### [Assignment]
Your task is to copy every line of the entries that contains "minimize".

───── Supplied data ─────

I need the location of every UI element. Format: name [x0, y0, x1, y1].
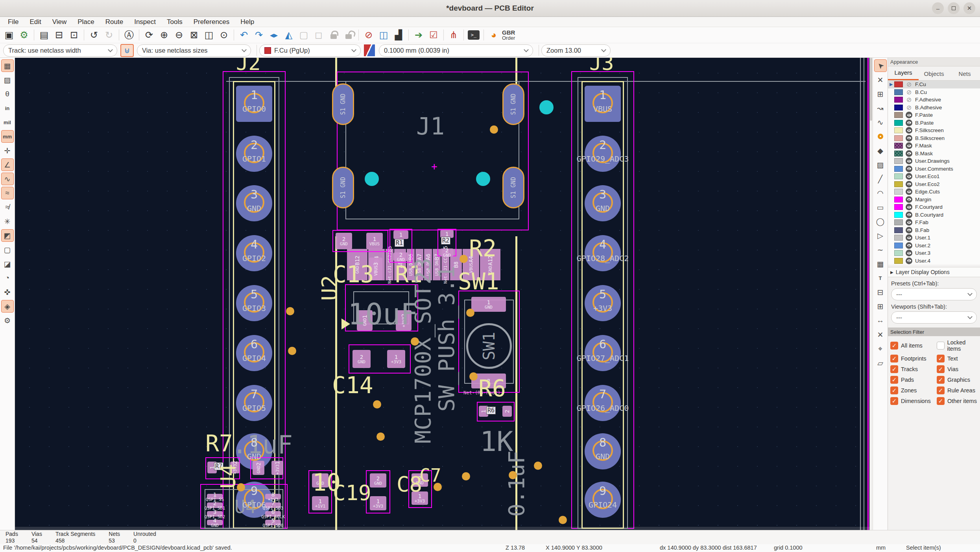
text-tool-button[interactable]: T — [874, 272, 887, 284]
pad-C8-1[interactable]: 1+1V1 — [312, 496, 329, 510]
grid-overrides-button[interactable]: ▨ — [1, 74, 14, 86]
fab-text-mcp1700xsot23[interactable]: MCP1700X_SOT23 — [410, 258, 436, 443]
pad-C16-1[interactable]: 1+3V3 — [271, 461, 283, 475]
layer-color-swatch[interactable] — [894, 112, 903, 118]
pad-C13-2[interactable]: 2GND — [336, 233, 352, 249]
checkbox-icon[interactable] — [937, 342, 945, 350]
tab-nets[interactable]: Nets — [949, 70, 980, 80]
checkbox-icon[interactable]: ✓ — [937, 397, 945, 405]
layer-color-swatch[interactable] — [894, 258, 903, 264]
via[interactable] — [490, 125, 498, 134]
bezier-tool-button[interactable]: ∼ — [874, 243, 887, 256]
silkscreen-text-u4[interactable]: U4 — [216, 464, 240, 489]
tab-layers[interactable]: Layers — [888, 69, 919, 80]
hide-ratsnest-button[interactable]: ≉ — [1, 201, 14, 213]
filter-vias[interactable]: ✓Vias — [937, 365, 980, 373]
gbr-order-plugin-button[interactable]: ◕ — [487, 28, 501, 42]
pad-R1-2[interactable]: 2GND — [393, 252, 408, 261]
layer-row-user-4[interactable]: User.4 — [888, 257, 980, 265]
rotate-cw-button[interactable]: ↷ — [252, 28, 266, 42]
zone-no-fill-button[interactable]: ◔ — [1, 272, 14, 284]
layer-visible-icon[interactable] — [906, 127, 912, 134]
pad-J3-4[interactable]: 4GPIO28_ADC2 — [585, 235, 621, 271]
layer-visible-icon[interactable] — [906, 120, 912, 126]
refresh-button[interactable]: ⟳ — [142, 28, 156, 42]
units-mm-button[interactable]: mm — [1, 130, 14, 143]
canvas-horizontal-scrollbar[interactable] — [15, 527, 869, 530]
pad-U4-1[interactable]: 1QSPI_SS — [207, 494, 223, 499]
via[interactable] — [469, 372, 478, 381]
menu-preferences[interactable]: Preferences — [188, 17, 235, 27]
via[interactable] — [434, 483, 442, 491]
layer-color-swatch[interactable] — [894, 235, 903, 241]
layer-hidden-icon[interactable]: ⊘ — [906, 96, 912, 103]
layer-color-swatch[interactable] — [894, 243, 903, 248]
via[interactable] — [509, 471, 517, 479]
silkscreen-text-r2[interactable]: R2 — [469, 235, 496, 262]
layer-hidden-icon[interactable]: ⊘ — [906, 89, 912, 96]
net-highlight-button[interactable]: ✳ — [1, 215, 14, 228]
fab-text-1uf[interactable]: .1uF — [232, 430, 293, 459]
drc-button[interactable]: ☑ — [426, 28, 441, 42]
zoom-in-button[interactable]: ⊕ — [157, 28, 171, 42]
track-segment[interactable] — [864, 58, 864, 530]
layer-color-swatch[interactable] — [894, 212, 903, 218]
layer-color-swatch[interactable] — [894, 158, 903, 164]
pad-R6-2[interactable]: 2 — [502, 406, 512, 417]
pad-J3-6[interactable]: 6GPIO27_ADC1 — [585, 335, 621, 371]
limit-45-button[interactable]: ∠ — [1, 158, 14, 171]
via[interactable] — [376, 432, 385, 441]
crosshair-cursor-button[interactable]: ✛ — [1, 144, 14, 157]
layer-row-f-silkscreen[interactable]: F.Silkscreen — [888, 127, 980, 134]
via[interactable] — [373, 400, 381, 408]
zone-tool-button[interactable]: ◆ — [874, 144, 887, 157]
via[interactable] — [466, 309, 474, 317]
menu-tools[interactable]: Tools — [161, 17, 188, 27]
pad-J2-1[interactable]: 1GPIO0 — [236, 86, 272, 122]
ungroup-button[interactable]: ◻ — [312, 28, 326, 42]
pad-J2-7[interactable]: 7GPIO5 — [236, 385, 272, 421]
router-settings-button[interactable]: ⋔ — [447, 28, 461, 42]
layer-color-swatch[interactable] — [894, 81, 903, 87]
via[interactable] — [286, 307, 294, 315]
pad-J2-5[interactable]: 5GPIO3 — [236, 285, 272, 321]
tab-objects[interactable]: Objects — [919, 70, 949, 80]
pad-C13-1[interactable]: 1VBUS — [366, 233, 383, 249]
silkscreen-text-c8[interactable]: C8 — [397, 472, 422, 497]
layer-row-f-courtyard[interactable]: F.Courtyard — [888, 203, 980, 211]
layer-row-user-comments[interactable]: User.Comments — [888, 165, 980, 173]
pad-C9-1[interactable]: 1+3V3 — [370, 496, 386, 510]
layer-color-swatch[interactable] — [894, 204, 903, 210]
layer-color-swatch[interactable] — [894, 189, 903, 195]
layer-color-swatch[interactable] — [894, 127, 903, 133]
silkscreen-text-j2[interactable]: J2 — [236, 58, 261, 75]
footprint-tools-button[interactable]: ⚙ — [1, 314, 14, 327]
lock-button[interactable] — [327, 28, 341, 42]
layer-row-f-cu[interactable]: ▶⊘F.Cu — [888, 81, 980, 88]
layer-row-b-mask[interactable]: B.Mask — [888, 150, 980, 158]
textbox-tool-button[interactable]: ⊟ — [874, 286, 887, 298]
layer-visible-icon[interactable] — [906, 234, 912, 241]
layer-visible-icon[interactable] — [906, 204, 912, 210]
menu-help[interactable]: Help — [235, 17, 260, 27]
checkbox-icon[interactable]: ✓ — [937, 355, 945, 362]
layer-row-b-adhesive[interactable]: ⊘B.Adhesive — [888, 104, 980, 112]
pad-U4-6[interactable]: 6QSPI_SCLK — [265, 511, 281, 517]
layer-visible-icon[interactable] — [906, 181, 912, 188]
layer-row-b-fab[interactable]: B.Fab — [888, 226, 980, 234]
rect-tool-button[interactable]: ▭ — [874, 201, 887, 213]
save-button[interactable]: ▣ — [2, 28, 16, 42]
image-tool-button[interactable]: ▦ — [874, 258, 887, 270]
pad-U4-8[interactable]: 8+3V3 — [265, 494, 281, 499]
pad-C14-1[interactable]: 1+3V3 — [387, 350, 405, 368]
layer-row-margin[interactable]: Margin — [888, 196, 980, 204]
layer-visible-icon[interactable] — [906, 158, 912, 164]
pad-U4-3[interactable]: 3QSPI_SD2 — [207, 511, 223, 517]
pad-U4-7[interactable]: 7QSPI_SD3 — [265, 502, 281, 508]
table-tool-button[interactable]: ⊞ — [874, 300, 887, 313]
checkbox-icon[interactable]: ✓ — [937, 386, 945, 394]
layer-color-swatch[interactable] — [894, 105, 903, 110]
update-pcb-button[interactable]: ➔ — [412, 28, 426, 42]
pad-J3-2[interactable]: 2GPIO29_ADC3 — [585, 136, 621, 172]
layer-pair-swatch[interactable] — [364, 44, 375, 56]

─────
───── Supplied data ─────

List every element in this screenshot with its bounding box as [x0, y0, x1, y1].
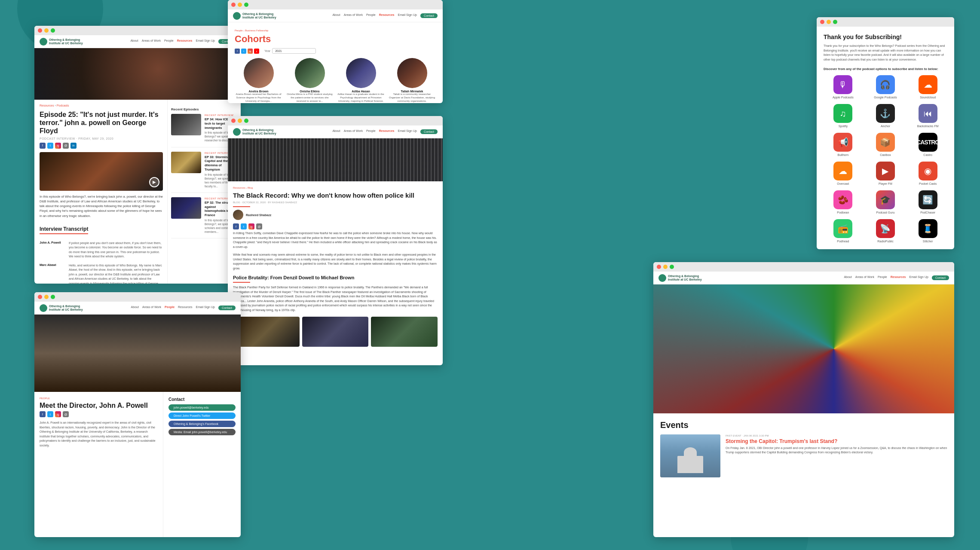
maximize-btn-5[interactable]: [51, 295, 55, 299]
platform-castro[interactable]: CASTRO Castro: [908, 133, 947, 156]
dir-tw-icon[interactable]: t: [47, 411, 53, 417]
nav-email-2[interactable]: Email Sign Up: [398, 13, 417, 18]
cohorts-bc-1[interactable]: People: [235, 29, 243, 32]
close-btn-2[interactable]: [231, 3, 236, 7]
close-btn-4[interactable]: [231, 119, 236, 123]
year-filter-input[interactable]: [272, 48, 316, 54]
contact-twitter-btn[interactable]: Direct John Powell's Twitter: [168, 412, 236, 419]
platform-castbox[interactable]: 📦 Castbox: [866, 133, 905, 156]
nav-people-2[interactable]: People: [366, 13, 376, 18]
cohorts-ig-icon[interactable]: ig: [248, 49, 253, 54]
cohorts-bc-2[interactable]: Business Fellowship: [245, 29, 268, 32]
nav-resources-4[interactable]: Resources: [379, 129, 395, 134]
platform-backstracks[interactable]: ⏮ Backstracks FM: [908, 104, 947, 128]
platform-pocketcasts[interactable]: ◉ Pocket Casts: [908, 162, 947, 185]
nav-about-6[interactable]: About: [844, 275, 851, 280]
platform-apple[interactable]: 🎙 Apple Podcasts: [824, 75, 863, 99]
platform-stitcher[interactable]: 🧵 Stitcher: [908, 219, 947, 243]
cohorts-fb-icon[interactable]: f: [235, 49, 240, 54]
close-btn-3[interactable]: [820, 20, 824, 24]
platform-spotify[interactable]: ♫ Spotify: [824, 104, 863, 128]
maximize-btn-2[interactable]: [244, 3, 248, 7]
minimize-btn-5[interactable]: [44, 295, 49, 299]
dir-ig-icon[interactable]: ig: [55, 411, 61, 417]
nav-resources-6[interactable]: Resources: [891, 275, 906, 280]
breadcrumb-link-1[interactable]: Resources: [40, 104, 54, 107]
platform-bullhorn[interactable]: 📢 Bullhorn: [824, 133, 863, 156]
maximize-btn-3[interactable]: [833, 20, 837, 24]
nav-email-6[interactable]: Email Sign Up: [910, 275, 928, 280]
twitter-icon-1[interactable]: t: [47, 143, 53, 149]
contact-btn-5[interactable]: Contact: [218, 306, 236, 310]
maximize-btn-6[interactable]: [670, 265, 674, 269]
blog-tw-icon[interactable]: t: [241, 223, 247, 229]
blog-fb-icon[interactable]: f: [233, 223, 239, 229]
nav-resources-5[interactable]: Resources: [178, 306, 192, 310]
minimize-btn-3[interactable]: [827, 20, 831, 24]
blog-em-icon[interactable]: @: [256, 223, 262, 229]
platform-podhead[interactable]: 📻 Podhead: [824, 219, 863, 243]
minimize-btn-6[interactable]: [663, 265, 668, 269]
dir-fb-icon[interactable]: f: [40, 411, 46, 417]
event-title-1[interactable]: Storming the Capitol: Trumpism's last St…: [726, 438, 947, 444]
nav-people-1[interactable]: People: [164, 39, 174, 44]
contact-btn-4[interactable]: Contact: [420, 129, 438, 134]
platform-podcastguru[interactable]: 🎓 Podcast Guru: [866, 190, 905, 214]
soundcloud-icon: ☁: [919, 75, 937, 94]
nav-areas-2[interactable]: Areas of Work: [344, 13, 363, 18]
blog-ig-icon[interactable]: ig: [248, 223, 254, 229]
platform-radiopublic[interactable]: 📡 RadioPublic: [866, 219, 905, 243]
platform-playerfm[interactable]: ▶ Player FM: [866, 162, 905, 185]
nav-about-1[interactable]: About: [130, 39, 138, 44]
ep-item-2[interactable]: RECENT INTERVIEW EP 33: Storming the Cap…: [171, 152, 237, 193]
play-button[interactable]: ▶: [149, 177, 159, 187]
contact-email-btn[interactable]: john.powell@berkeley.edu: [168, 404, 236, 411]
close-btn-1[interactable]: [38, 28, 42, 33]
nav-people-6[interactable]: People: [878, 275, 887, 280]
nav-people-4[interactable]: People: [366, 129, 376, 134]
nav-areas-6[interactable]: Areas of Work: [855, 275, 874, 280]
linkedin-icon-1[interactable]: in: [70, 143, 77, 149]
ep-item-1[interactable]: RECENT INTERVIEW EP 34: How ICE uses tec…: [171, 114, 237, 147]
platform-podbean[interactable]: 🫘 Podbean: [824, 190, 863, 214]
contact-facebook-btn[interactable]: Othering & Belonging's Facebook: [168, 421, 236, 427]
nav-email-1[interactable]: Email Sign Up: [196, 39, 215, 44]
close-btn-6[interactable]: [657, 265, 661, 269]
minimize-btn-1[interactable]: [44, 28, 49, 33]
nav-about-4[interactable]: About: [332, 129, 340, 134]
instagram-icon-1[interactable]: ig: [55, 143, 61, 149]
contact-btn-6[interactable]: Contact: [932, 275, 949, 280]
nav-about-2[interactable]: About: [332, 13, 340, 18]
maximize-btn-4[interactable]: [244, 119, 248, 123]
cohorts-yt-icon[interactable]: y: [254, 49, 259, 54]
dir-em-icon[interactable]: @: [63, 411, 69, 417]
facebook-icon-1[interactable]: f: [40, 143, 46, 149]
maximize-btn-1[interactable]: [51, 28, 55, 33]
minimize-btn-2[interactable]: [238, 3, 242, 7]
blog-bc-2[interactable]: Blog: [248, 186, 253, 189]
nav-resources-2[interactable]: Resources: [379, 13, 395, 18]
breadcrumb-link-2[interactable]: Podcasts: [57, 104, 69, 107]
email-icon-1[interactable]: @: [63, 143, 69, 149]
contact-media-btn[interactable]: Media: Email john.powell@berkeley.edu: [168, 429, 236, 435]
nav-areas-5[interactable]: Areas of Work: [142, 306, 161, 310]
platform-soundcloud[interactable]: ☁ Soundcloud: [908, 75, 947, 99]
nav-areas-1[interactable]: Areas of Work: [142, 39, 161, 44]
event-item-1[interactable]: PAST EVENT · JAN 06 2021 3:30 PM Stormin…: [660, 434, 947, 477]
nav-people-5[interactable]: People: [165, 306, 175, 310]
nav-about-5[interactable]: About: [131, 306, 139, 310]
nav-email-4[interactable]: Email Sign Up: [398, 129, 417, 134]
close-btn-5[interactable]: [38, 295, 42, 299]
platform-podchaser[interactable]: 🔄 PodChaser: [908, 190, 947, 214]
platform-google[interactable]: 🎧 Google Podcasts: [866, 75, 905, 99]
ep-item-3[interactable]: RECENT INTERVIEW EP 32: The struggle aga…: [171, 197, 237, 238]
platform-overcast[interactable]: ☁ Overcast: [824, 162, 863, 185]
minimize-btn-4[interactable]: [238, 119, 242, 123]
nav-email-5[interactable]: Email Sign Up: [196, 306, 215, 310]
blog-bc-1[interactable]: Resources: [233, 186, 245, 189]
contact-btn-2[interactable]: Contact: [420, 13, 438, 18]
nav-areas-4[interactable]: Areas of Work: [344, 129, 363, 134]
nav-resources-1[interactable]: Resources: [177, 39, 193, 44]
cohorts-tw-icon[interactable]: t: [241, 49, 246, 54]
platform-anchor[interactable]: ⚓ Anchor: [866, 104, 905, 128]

─────

### [Task response]
minimize-btn-5[interactable]: [44, 295, 49, 299]
minimize-btn-3[interactable]: [827, 20, 831, 24]
minimize-btn-6[interactable]: [663, 265, 668, 269]
minimize-btn-1[interactable]: [44, 28, 49, 33]
minimize-btn-2[interactable]: [238, 3, 242, 7]
minimize-btn-4[interactable]: [238, 119, 242, 123]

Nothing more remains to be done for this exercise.